Kohlekommission zu Besuch : Keine Ruhe fürs Rheinische Revier

Die Grünen sorgen sich um Bergleute und Tagebaufolgekosten. Und in Manheim wächst die Wut über Hausbesetzer.

Vor dem Treffen der Kohlekommission im Rheinischen Revier am Mittwoch mehren sich die Forderungen nach sozialverträglichen Lösungen für die Beschäftigten im Tagebau Hambach. „Der Staat darf die Beschäftigten nicht im Stich lassen. Niemand sollte Angst haben müssen, dass ein Bergmann ins Bergfreie fällt“, sagte der Grünen-Fraktionsvize Oliver Krischer. Betriebsbedingte Kündigungen werde die Gewerkschaft IG BCE nicht akzeptieren, sagte der Gewerkschaftsvorsitzende Michael Vassiliadis.

Allein am Braunkohle-Tagebau Hambach hängen nach Angaben des Energiekonzerns RWE rund 4600 Arbeitsplätze. Das Oberverwaltungsgericht Münster hatte Anfang Oktober die Rodung des Hambacher Forsts bis zu einem endgültigen Urteil untersagt. RWE kündigte danach an, die Förderung im Tagebau zu drosseln. Der Bund für Umwelt und Naturschutz (BUND) hielt dem gestern entgegen, dass die Drosselung nichts mit dem Gerichtsurteil, sondern mit der Überführung zweier weiterer Kraftwerksblöcke in die sogenannte Stille Reserve zu tun habe.

Wut über die Hausbesetzer

Aus Sicht der Grünen muss zudem ein unabhängiger Gutachter zügig die Kosten des Ausstiegs aus der Braunkohleverstromung und die Verantwortung des Energiekonzerns RWE klären. Oliver Krischer warf der schwarz-gelben Landesregierung vor, das Problem der sogenannten Ewigkeitslasten bei der Braunkohle vollkommen auszublenden. „Das ist fahrlässig“, sagte Krischer der Deutschen Presse-Agentur. „RWE behauptet, alle Kosten seien gedeckt, aber es gibt keine Transparenz.“ Krischer ließ allerdings unerwähnt, dass es bereits ein aufwendiges Gutachten gibt, an dessen Erstellung unter anderem die RWTH Aachen beteiligt war.

Vor Ort haben manche Bewohner allerdings ganz andere Probleme. So empörten sich beispielsweise bei einer Bürgerversammlung in Kerpen-Manheim wegen der von offenbar Linksautonomen besetzten Wohnhäuser viele Anwohner über die Situation vor Ort. Vermummte liefen durch das Geisterdorf, brächen in leerstehende Häuser ein oder würden Polizisten bespucken.
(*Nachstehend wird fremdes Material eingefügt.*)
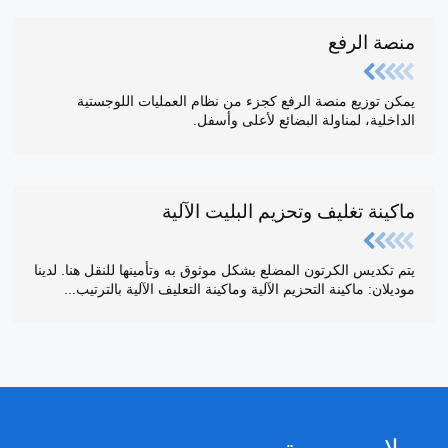
منصة الرفع
يمكن توزيع منصة الرفع كجزء من نظام العمليات اللوجستية
الداخلية، لمناولة البضائع لأعلى وأسفل.
ماكينة تغليف وتحزيم البليت الآلية
يتم تكديس الكرتون المضلع بشكل موثوق به وتأمينها للنقل هنا. لدينا
موديلان: ماكينة التحزيم الآلية وماكينة التعليف الآلية بالترتيب...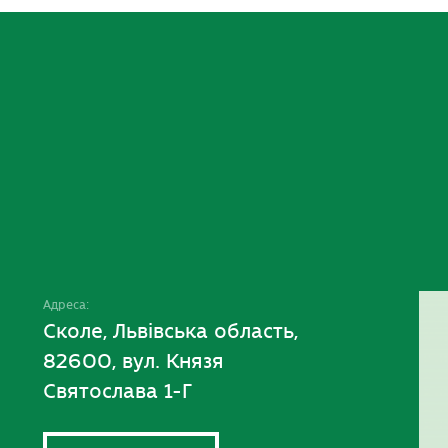
Адреса:
Сколе, Львівська область,
82600, вул. Князя
Святослава 1-Г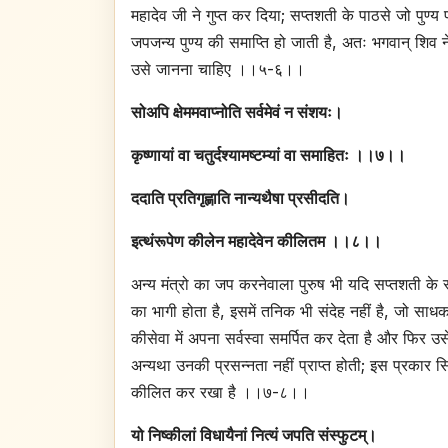
महादेव जी ने गुप्त कर दिया; सप्तशती के पाठसे जो पुण्य प
जपजन्य पुण्य की समाप्ति हो जाती है, अतः भगवान् शिव ने 
उसे जानना चाहिए ।।५-६।।
सोअपि क्षेममवाप्नोति सर्वमेवं न संशयः।
कृष्णायां वा चतुर्दश्यामष्टम्यां वा समाहितः ।।७।।
ददाति प्रतिगृह्णाति नान्यथैषा प्रसीदति।
इत्थंरूपेण कीलेन महादेवेन कीलितम ।।८।।
अन्य मंत्रो का जप करनेवाला पुरुष भी यदि सप्तशती के 
का भागी होता है, इसमें तनिक भी संदेह नहीं है, जो सा
कीसेवा में अपना सर्वस्वा समर्पित कर देता है और फिर उ
अन्यथा उनकी प्रसन्नता नहीं प्राप्त होती; इस प्रकार सि
कीलित कर रखा है ।।७-८।।
यो निष्कीलां विधायैनां नित्यं जपति संस्फुटम्।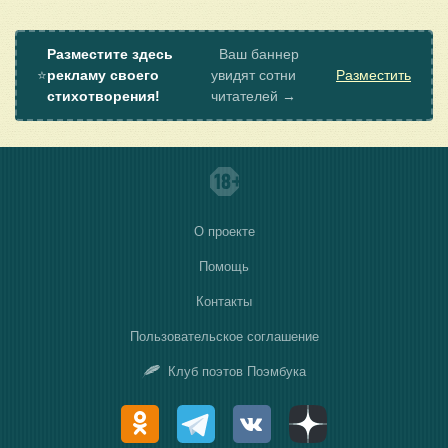
Разместите здесь
Ваш баннер
⭐
рекламу своего
увидят сотни
Разместить
стихотворения!
читателей →
О проекте
Помощь
Контакты
Пользовательское соглашение
Клуб поэтов Поэмбука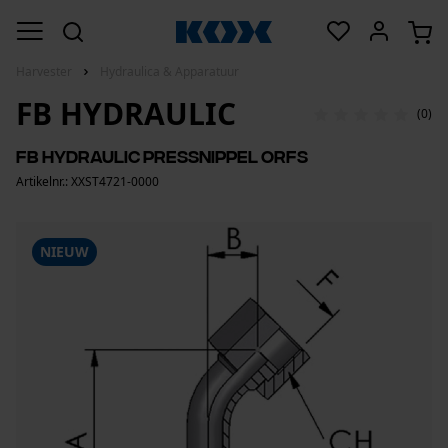
Harvester
Hydraulica & Apparatuur
FB HYDRAULIC
(0)
FB Hydraulic Pressnippel ORFS
Artikelnr.: XXST4721-0000
NIEUW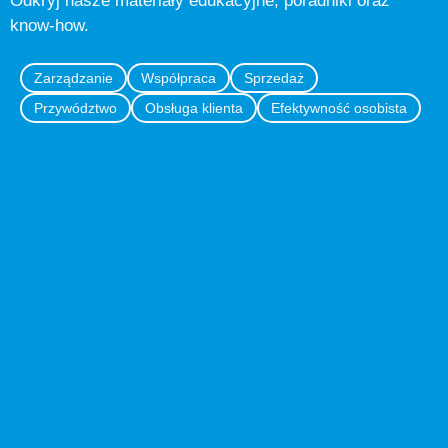
Odkryj nasze materiały edukacyjne, poradniki oraz
know-how.
Zarządzanie
Współpraca
Sprzedaż
Przywództwo
Obsługa klienta
Efektywność osobista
Ein Bürger forderte, die Hausbesetzer sollten sich „verpissen“. Wilhelm Lambertz, Bürgerbeirat in Manheim, bestätigte entsprechende Informationen unserer Zeitung.

Lambertz sagte, er habe Mühe, manche Bewohner davon abzuhalten, „Selbstjustiz an den Hausbesetzern zu verüben“. Das Landgericht Köln hatte am Montag einen Antrag auf Einstweilige Räumungsverfügung von Tagebaubetreiber RWE abgewiesen. RWE gehören die meisten leerstehenden Häuser in Manheim, da der Ort für den Tagebau Hambach verschwinden soll. Da die Hausbesetzer nicht identifiziert seien und überdies die Häuser auch wechselten, seien Räumungsverfügungen nicht zustellbar, habe das Gericht argumentiert, wie RWE-Sprecher Guido Steffen gestern auf Anfrage unserer Zeitung erklärte.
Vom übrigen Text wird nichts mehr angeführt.